Brexit: Agricultural businesses should review their financial position now


Robin Dandie

Robin Dandie

Business Advisory Partner

06 August 2018


As the 29 March 2019 approaches, many crops harvested and livestock purchased now are likely to be sold to market after the UK has officially left the EU.  Agricultural businesses should take the opportunity to review their financial position to understand the impact of change on their ability to operate sustainably.

Few sectors in our economy will be as deeply affected by Brexit as agriculture. As the 29 March 2019 approaches, change seems to be the only certainty.

One of the core principles of the UK government’s White Paper, the free trade area for goods (including agricultural goods), provides for zero tariffs to protect the complex supply chains the agri-food industry relies on.

This is welcome news for the farming sector. However, the industry will be very aware that this is not the final position and there are many rounds of negotiation still to come.

It’s difficult to predict how commodity prices will react to changes in tariffs and trade deals.
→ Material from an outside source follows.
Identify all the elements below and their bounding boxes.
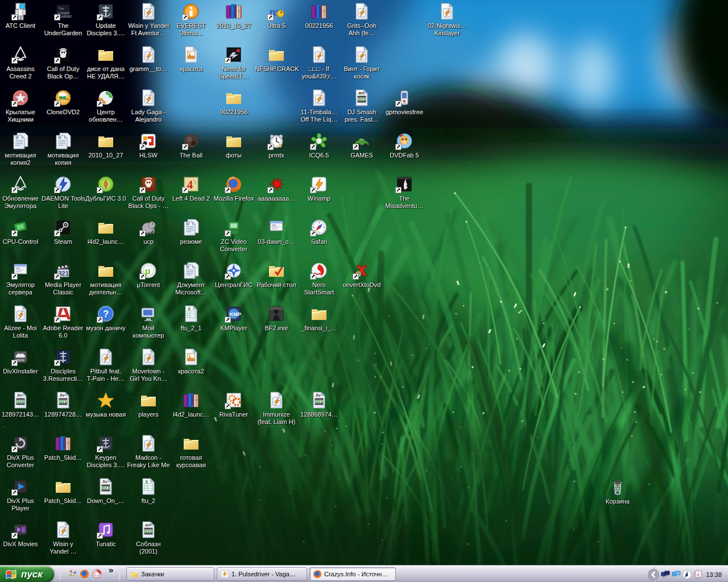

Under a no-deal scenario, the sector could be faced with the prospect of high tariffs, onerous customs procedures and the loss of EU subsidies. Brexit could also open the UK market to lower-cost, more competitive producers such as the US, Australia and New Zealand, which could seriously impact the UK farming sector. Britain is not self-sufficient in its food production, and an alternative scenario is that Brexit could boost prices for anything home-grown. Either way, increasing volatility and unpredictability in prices is probably the most likely outcome.

Unless we face a no-deal scenario, the transition period until December 2020 will delay any potential significant changes, but beyond 2020, the picture remains unclear.

Budgeting for Brexit

Now is a good time for agricultural businesses to review their financial resilience based on three scenarios over the next five years. This should provide a good indication of what break-even positions are. Businesses should factor in:

  • A five to ten per cent reduction in sales (output) prices: prices could reduce if UK producers are faced with added competition from cheaper imports, for example.
  • A five to ten per cent increase in costs (input) prices: farmers could face higher labour costs and higher import costs for raw materials, as many goods are traded in euros.
  • A reduction to agricultural support schemes: Some form of subsidy is likely to continue, but in what form, and how much support will be given, is unclear. In the meantime, the UK government has stated that farmers will continue to receive the same level of subsidy as they do under the CAP until the end of 2022.

Brexit aside, the conditions of the CAP were scheduled for review by Brussels in 2020 anyway. The UK government’s White Paper sets out its vision for a better functioning CAP policy that will focus on improved environmental outcomes and improve agricultural productivity, but more detail is needed. An Agricultural Bill is expected in the second half of this year and may provide some of this.

The shape and design of the support will be closely watched – we know that many farmers would not be able to survive without some form of support.

Ready access to labour is another area that is top-of-mind for the sector. The National Farmers Union (NFU) estimates that 99 per cent of seasonal labour is provided by EU workers – and the industry is already seeing a drop-off in those wanting to come to Britain. The British Summer Fruits trade body warned recently that its members are seeing a 10 to 15 per cent shortfall in labour and expect this to increase to 30 per cent by the autumn. In reaction to the White Paper, farming unions have repeated their call for an immigration policy to be designed based on what businesses need. 

Hot weather blues

The season’s dry weather has highlighted far more immediate concerns than Brexit.

The heatwave has put pressure on forage stocks, leaving many farmers worried about how to feed their livestock through the winter. The heat is likely to have a knock-on impact on farmers’ cash-flow, with concern about potentially disappointing yields.

Livestock farmers will be relying on cereal crops to supplement winter fodder and with the shortage of grass to make silage, additional fodder, if available, will need to be bought in. A reduction in yield, although prices are holding up, is likely to affect profitability and cash-flow.

Although the hot, dry weather across the UK is preoccupying many farmers now, as the 29 March 2019 draws closer, farmers face a balancing act between addressing immediate problems and planning for the future.